Women who lived within that distance to fracking operations in Pennsylvania were 25 percent more likely to give birth to low-weight infants than were mothers who lived more than two miles beyond the sites.

The five-year study of more than 1.1 million births in the state between 2004 and 2013, published Wednesday in the journal Science Advances, also found lower birth weights, although not as low, in infants whose mothers lived between half a mile and two miles from a fracking site. Beyond two miles, there was no indication of any health effect to newborns, a significant drop-off, the study said.

“I think I was surprised by the magnitude of the impact within the half-mile radius,” said Michael Greenstone, a professor and director of the Energy Policy Institute at the University of Chicago, and one of three authors of the study. There are about 4 million births per year in the United States. According to the study’s research, about 30,000 births are within half a mile of a fracking site and 100,000 are within two miles. “I don’t think that’s an insubstantial number,” Greenstone said.

Greenstone said it’s important not to read too much into the study’s conclusion. “I like to joke that there’s a little bit for everyone to hate in this paper,” he said. “There’s a big effect within one kilometer of sites, which the oil and gas industry dislikes, but the impact on the population beyond that may not be massive, which opponents of fracking won’t like.”

Reid Porter, a spokesman for the American Petroleum Institute, an advocacy group for the oil and gas industry, condemned the study, saying that while it addresses a legitimate health issue in the United States, it “fails to consider important factors like family history, parental health, lifestyle habits” and other factors that lead to low birth weight.

In his emailed statement, Porter did not address why those factors might have led to underweight babies near the sites but not farther from them.

Food and Water Watch, a nonprofit environmental group, referred to the study in calling on Pennsylvania Gov. Tom Wolf (D), who wants to expand hydraulic fracturing in the state, to reverse course.

“This study adds to existing scientific literature that tells us the serious health consequences linked to fracking,” the group’s executive director, Wenonah Hauter, said in a statement. “Unfortunately, Gov.
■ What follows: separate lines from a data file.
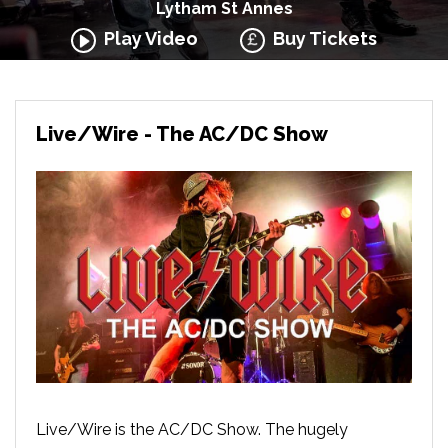
Lytham St Annes
Play Video
Buy Tickets
Live/Wire - The AC/DC Show
Live/Wire is the AC/DC Show. The hugely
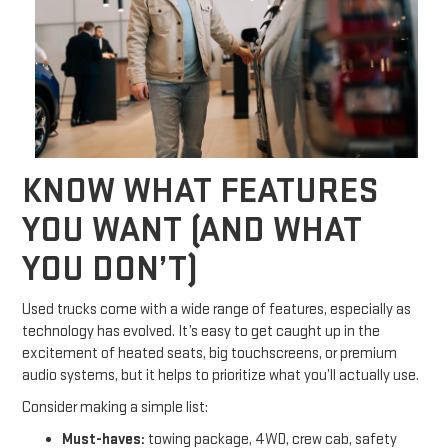
KNOW WHAT FEATURES
YOU WANT (AND WHAT
YOU DON’T)
Used trucks come with a wide range of features, especially as
technology has evolved. It’s easy to get caught up in the
excitement of heated seats, big touchscreens, or premium
audio systems, but it helps to prioritize what you’ll actually use.
Consider making a simple list:
Must-haves:
towing package, 4WD, crew cab, safety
Wolf [is] encouraging news drilling and expanding fossil fuel operations. We call on him to heed the science.”

When Greenstone and his co-authors — Janet Currie, a Princeton University economics professor, and Katherine Meckel, an assistant professor of economics at the University of California at Los Angeles — embarked on the research, he said, the aim wasn’t to condemn fracking, which is a relatively new method of drilling vertically underground, then switching to a horizontal direction to reach gas trapped in shale rock formations.

The practice has come under scrutiny because of the potentially toxic chemicals used to crack the shale and the amount of water used to force out natural gas. State health officials and residents near fracking operations have complained that wastewater from fracking taints local drinking water. Companies in some cases have been forced to provide bottled drinking water for residents who relied on underground wells. A number of states, such as Maryland and New Jersey, have banned fracking.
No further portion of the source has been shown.